[[ Exercise input open ]]

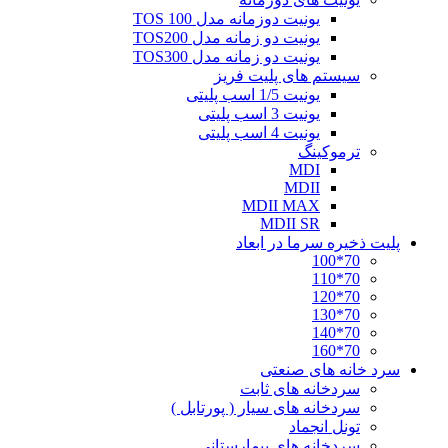
یونیت دوزمانه مدل TOS 100
یونیت دو زمانه مدل TOS200
یونیت دو زمانه مدل TOS300
سیستم های پلیت فریز
یونیت 1/5 اسب پلیتی
یونیت 3 اسب پلیتی
یونیت 4 اسب پلیتی
ترموکینگ
MDI
MDII
MDII MAX
MDII SR
پلیت ذخیره سرما در ابعاد
70*100
70*110
70*120
70*130
70*140
70*160
سرد خانه های صنعتی
سردخانه های ثابت
سردخانه های سیار ( پورتابل )
تونل انجماد
سردخانه های بیمارستانی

[[ Exercise input closed ]]

Instructions to follow: In the records above, the lines containing the string "سردخانه" should be counted; give only the total.

Response: 3